L’antica macchina olearia, a energia idraulica, di Molpa (Palinuro) – Un esempio di “Archeologia industriale”

1. I mulini/frantoi ad energia idraulica

In epoca medioevale, specialmente nelle aree ricche di corsi d’acqua, si svilupparono macchine a energia idraulica il cui meccanismo era stato descritto dal famoso scrittore e teorico dell’architettura Marco Vitruvio Pollione (~ 80 a.C. – ~ 15 a.C.) nel suo celebre trattato De Architectura. Da ciò si deduce che queste apparecchiature fossero già conosciute dai romani fin dal I secolo a.C. [1, 2]. Tali congegni ebbero una grande diffusione in Italia e nel Mezzogiorno dal VIII – X secolo d. C.

Nel Cilento, il monachesimo sia Basiliano (di rito greco – bizantino) sia Benedettino (di culto cattolico – romano) che portò alla fondazione d’importanti abbazie, spesso dotate di vasti possedimenti di terre e attorno alle quali si formarono villaggi e casali, favorì fortemente l’introduzione di questi impianti [3].

I mulini ad acqua erano delle macchine motrici in grado di trasformare l’energia (naturale) cinetica di un corso d’acqua in quella meccanica. In particolare erano capaci di convertire il moto rotativo fornito dalle pale di una ruota idraulica nel movimento appropriato al funzionamento di dispositivi adatti a diverse tipologie di lavorazione. Fu possibile quindi costruire mulini per: cereali, frantoi oleari, magli, gualchiere, la fabbricazione della carta, muovere telai ecc.) [4].

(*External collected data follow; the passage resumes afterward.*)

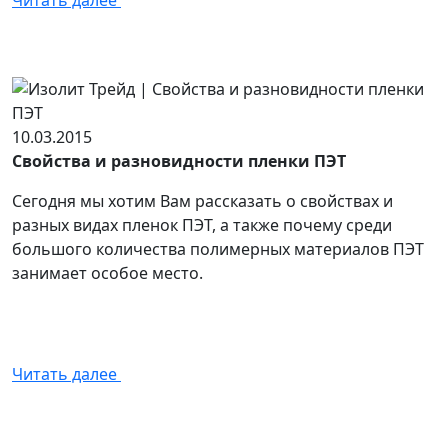
Читать далее
10.03.2015
Свойства и разновидности пленки ПЭТ
Сегодня мы хотим Вам рассказать о свойствах и
разных видах пленок ПЭТ, а также почему среди
большого количества полимерных материалов ПЭТ
занимает особое место.
Читать далее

Con l’introduzione di queste macchine fu possibile ottenere risultati e rendimenti migliori in molti settori, oltre al risparmio di mano d’opera che potette essere utilizzata in altri campi applicativi.

I mulini/frantoi ad acqua, per lo più impiegati nel Cilento erano del tipo a ruota idraulica verticale, dotata di pale. Questa, fatta girare dalla forza dell’acqua in movimento, provocava la rotazione di un asse orizzontale che attraverso opportuni ingranaggi poteva indurre la movimentazione delle macine in pietra sia per la frantumazione dei cereali (grano, avena, orzo e malto per la birra, figura 1) sia per la frangitura delle olive (figura 2-a) [5 – 6].

Come si rileva dalla figura 1, nel caso dei mulini per cereali,<il meccanismo condizionante, che portava alla rotazione della macina, era costituito di due diversi elementi rotanti: una grande ruota con denti presso la sua circonferenza detta “lubecchio” e una piccola ruota cilindrica detta “rocchetto” o anche “lanterna” con tanti equidistanti fuselli perimetrici nel cui asse stava l’albero della macina rotante. Collegato e posto in rotazione attraverso un fuso assiale con la ruota d’acqua; il lubecchio ad ogni giro imboccava con i suoi denti l’interspazio tra i fuselli, moltiplicando notevolmente le rotazioni del “rocchetto” e con esso quelle della macina corrente> [2]. Questo congegno, opportunamente modificato, vedi figura 2-a), poteva essere trasformato in una macchina per un frantoio oleario, dove l’energia dell’acqua corrente si trasformava in lavoro per la movimentazione delle macine delle molazze per la molitura delle olive [2].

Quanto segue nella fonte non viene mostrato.